Mais de 1.230 apartamentos em São Paulo foram comprados sob suspeita de fraude em programas de moradia social, segundo informações enviadas pelos cartórios de registros de imóveis ao Ministério Público e à prefeitura da capital. Essas unidades, destinadas a famílias de baixa renda ou de renda média, foram adquiridas por pessoas que não comprovaram estar dentro da faixa de renda exigida, levantando dúvidas sobre o cumprimento das regras do programa.
Desde novembro de 2024, os cartórios são obrigados a notificar o poder público quando identificam irregularidades na compra de moradias sociais. Os dados inéditos, coletados pelo Uol, revelam o envolvimento de nove das dez maiores construtoras da cidade, de acordo com o ranking da Empresa Brasileira de Estudos de Patrimônio (Embraesp).
A política municipal de moradia social oferece vantagens às construtoras, como descontos em impostos e permissão para construir acima da altura permitida, em troca da destinação de parte dos imóveis a famílias com renda de zero a dez salários mínimos.
No entanto, a falta de fiscalização dos contratos de compra e venda tem permitido que unidades sejam adquiridas por investidores e pessoas com renda superior ao permitido. Um exemplo citado é o de um empresário com salário de R$ 86 mil que comprou uma moradia social próxima à Saúde, na zona sul.

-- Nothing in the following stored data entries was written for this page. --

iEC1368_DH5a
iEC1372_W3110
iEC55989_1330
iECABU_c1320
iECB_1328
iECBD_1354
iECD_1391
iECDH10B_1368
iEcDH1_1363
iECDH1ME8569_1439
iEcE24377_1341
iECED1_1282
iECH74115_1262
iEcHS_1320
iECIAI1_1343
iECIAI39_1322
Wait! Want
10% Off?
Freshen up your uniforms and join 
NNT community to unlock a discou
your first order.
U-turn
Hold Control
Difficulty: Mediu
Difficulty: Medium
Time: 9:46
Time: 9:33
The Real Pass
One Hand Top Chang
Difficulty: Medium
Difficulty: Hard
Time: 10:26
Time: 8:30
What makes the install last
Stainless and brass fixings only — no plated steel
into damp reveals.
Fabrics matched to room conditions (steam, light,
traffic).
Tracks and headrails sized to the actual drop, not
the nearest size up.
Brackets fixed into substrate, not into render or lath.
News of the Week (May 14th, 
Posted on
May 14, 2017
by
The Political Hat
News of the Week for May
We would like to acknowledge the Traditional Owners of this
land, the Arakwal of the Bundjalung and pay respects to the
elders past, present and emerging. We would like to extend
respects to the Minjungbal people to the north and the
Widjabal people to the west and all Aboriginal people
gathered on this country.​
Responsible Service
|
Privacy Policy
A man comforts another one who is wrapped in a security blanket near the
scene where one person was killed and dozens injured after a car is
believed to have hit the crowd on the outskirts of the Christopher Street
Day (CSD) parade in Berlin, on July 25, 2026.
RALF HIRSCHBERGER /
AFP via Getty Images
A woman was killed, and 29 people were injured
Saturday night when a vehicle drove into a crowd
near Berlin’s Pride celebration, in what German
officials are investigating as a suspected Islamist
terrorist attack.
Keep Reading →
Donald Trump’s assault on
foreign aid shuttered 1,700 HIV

O Ministério Público entrou na Justiça para suspender a política municipal, mas uma decisão proferida na sexta-feira (7) extinguiu a ação sem julgamento do mérito. O juiz Renato Augusto Pereira Maia, da Fazenda Pública, ordenou que a gestão do prefeito Ricardo Nunes (MDB) instaure procedimentos administrativos para apurar eventuais fraudes e divulgue a lista de famílias atendidas pelas moradias sociais construídas com incentivos.

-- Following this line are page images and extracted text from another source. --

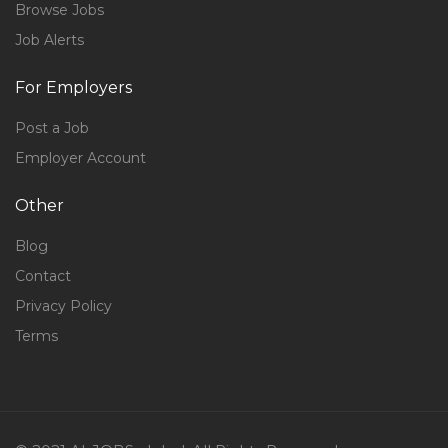
Browse Jobs
Job Alerts
For Employers
Post a Job
Employer Account
Other
Blog
Contact
Privacy Policy
Terms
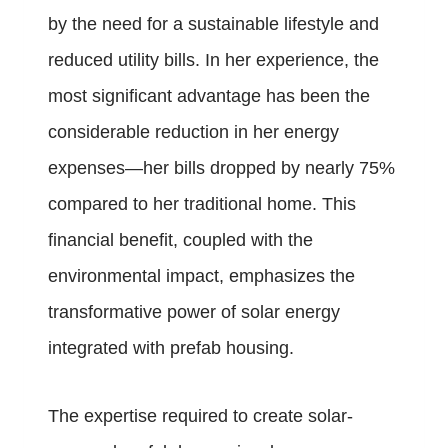
by the need for a sustainable lifestyle and
reduced utility bills. In her experience, the
most significant advantage has been the
considerable reduction in her energy
expenses—her bills dropped by nearly 75%
compared to her traditional home. This
financial benefit, coupled with the
environmental impact, emphasizes the
transformative power of solar energy
integrated with prefab housing.
The expertise required to create solar-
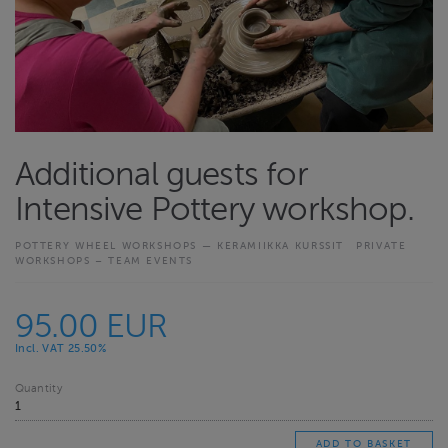
Additional guests for
Intensive Pottery workshop.
POTTERY WHEEL WORKSHOPS — KERAMIIKKA KURSSIT
PRIVATE
WORKSHOPS – TEAM EVENTS
95.00 EUR
Incl. VAT 25.50%
Quantity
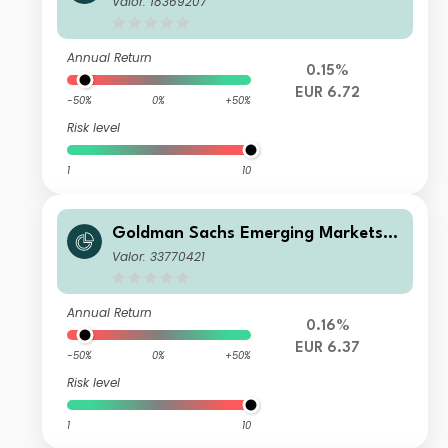
Valor: 18369207
R-Hedged
Annual Return
0.15%
EUR 6.72
-50%
0%
+50%
Risk level
1
10
Goldman Sachs Emerging Markets D
ebt Portfolio Other Currency EUR-H
Valor: 33770421
edged MDist
Annual Return
0.16%
EUR 6.37
-50%
0%
+50%
Risk level
1
10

Os cartórios passaram a liberar o registro de moradias sociais em novembro de 2024, mesmo sem comprovação da renda dos proprietários, por ordem do Tribunal de Justiça de São Paulo (TJ-SP). Ao mesmo tempo, começaram a notificar irregularidades, o que se tornou um dos principais meios de fiscalização. Antes, a prefeitura exigia que o registro do imóvel só fosse feito com a comprovação da faixa de renda do comprador.
Os apartamentos suspeitos de fraude estão localizados em bairros como Itaim Bibi, Vila Olímpia, Pirituba, Sacomã e Tucuruvi. A lista inclui 60 construtoras e incorporadoras, além de 70 empreiteiras menores, especialmente na região da Vila Matilde, na zona leste. Os números devem aumentar, já que o procedimento de notificação agora é permanente.
Um dos casos destacados é o do Mundo Apto Brooklin, na zona sul, onde ao menos 50 compradores não conseguiram comprovar estar dentro do limite de renda ao registrar os contratos nos cartórios.
O projeto, com 625 unidades, foi licenciado com unidades enquadradas como Habitação de Interesse Social (HIS) e Habitação de Mercado Popular (HMP), que têm limites de renda familiar definidos. A Mundo Apto Empreendimentos afirmou seguir rigorosamente a legislação e que as condições de compra constam nos contratos.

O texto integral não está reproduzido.